We do get a hint at Dr. Chaudhry's impression of work on the board when she tells The Ubyssey that
she plans to apply what she has learned at the Board to her research “turn[ing] historically white, heteronormative institutions into spaces that celebrate diversity in a way that is equitable and sustainable, without tokenizing and exploiting the very people who are brought in to diversify a space.”I can't help but wonder had the Board acted differently might Dr. Chaudhry still be a governor.
Dr. Jennifer Berdahl posted a comment to her blog earlier today that compares her own experience on the Presidential Search Committee to what she imagines Chaudhry experienced on the Board. At the heart is the way the current power structures create a sense of futility for those of us intersted in effecting real, meaningful change. As Berdahl notes: "If Prof. Chaudhry’s experience was anything like mine on the UBC Presidential Search Committee, she quickly realized how alienating it is to be one of only three faculty members on a 21-person corporate-controlled Board. It was likely even worse for Chaudhry as a woman of colour. Combining this with the Board's shenanigans that are designed to manipulate information and process to achieve desired decisions and minimize academic voices, a sense of helpless futility can set in."
It is too soon to say whether anything will change with the new board chair, but the experience over the past year (from my perspective) has been fatiguing. For Dr. Chaudhry and myself, who were elected on a platform of change it takes a lot of emotional energy to engage in an environment where what we say is either ignored, dismissed, greeted with an obfuscational answer, or we are explicitly told we are wrong.

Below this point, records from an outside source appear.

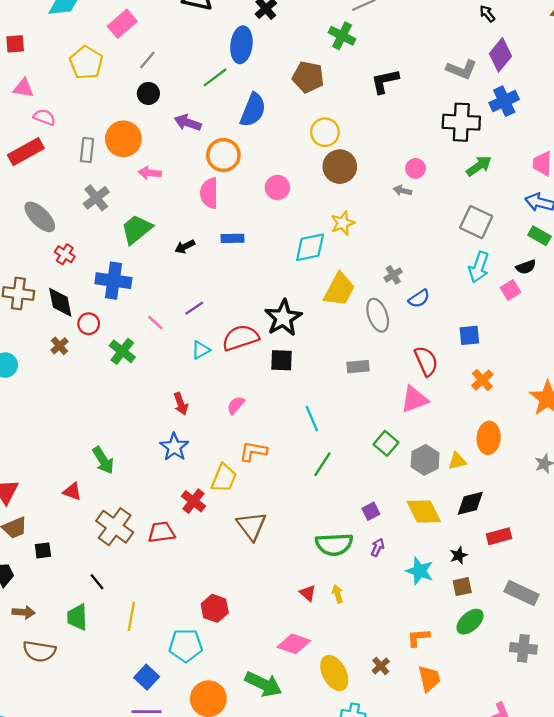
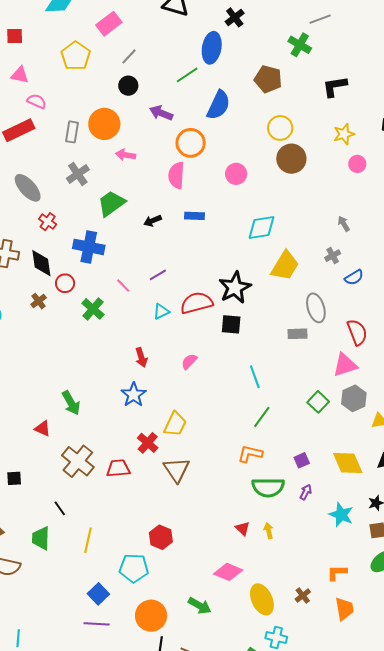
gray arrow: (403, 191) -> (344, 224), moved, turned 42
yellow star: (343, 223) -> (344, 134), moved
gray ellipse: (378, 315) -> (316, 308), moved
orange L-shape: (253, 451) -> (250, 454), moved
gray hexagon: (425, 460) -> (354, 398), moved
brown triangle: (251, 526) -> (177, 470), moved
green arrow: (263, 684) -> (200, 606), size x0.7

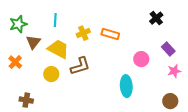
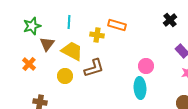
yellow cross: (83, 33) -> (97, 35), turned 32
orange rectangle: (110, 34) -> (117, 25), moved
pink circle: (141, 59) -> (146, 66), moved

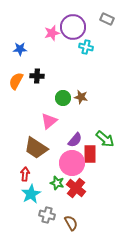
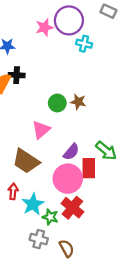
black cross: (37, 76) -> (17, 75), moved
green star: (57, 183) -> (50, 217), moved
cyan star: (31, 194) -> (33, 204), moved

Reviewing governance, tinkering with procedures and rules of order for meetings, are all well and fine. However, if the cultural practices of racialized discourse, gendered power, and inherent valourization of wealth over intellect remain unchallenged no amount of tinkering with rules and procedures will create a better outcome. If the board is serious about engaging honestly with all faculty (not just those that agree with them) and sincerely wants to create the capacity for real diversity, then they will need to address the cultural practices that fundamentally exclude and demean those of us who are not members of the corporate elite.